====== Data ======

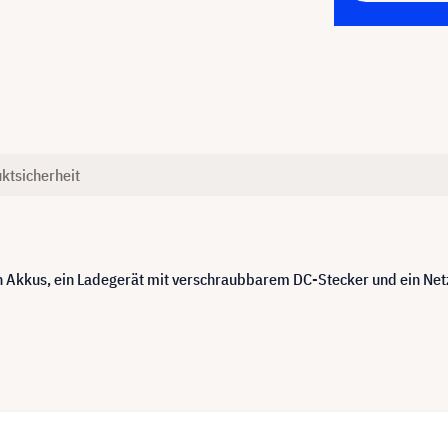
ktsicherheit
kus, ein Ladegerät mit verschraubbarem DC-Stecker und ein Netztei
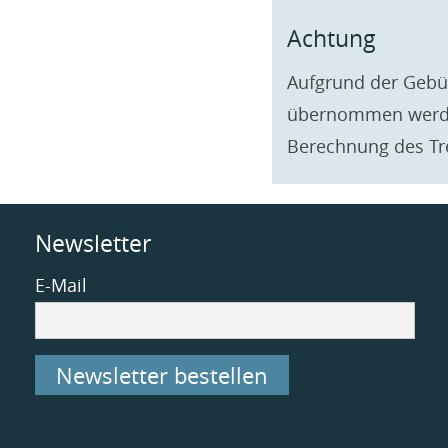
Achtung
Aufgrund der Gebü
übernommen werden
Berechnung des Tr
Newsletter
E-Mail
Newsletter bestellen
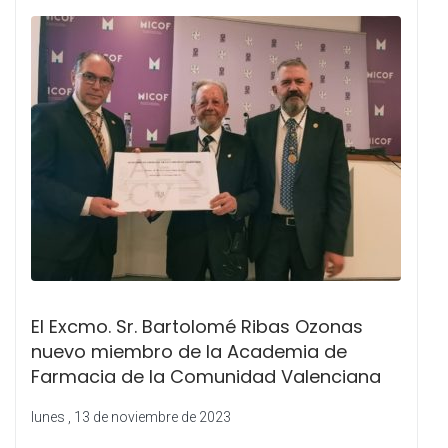
El Excmo. Sr. Bartolomé Ribas Ozonas
nuevo miembro de la Academia de
Farmacia de la Comunidad Valenciana
lunes , 13 de noviembre de 2023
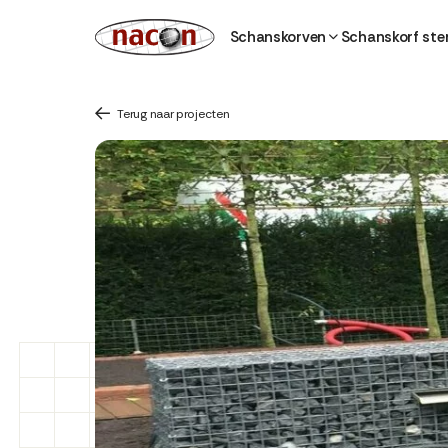
Schanskorven
Schanskorf ste
Terug naar projecten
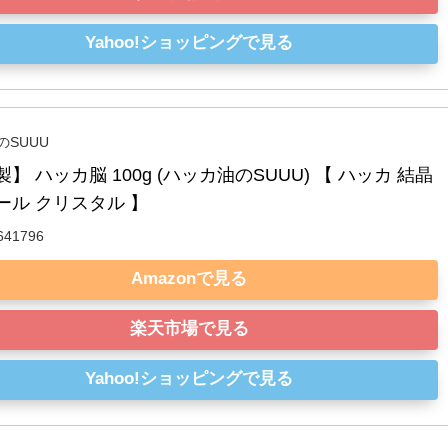
Yahoo!ショッピングで見る
のSUUU
】 ハッカ脳 100g (ハッカ油のSUUU) 【 ハッカ 結晶 
ール クリスタル 】
641796
Amazonで見る
楽天市場で見る
Yahoo!ショッピングで見る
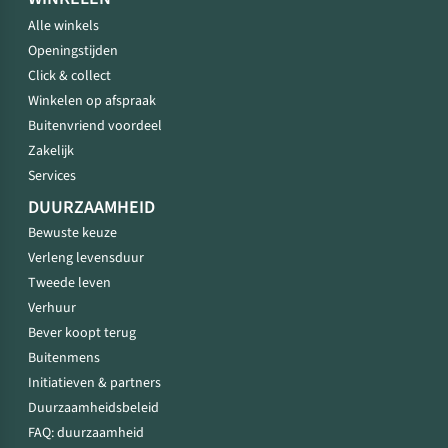
Alle winkels
Openingstijden
Click & collect
Winkelen op afspraak
Buitenvriend voordeel
Zakelijk
Services
DUURZAAMHEID
Bewuste keuze
Verleng levensduur
Tweede leven
Verhuur
Bever koopt terug
Buitenmens
Initiatieven & partners
Duurzaamheidsbeleid
FAQ: duurzaamheid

======

Please set down each line of the listing above word for word, skipping any pictures.

ktsicherheit
kus, ein Ladegerät mit verschraubbarem DC-Stecker und ein Netztei
Achtung
Aufgrund der Gebü
übernommen werden
Berechnung des Tr
Newsletter
E-Mail
Newsletter bestellen
El Excmo. Sr. Bartolomé Ribas Ozonas
nuevo miembro de la Academia de
Farmacia de la Comunidad Valenciana
lunes , 13 de noviembre de 2023
Schanskorven
Schanskorf ste
Terug naar projecten
Yahoo!ショッピングで見る
のSUUU
】 ハッカ脳 100g (ハッカ油のSUUU) 【 ハッカ 結晶 
ール クリスタル 】
641796
Amazonで見る
楽天市場で見る
Yahoo!ショッピングで見る
Alle winkels
Openingstijden
Click & collect
Winkelen op afspraak
Buitenvriend voordeel
Zakelijk
Services
DUURZAAMHEID
Bewuste keuze
Verleng levensduur
Tweede leven
Verhuur
Bever koopt terug
Buitenmens
Initiatieven & partners
Duurzaamheidsbeleid
FAQ: duurzaamheid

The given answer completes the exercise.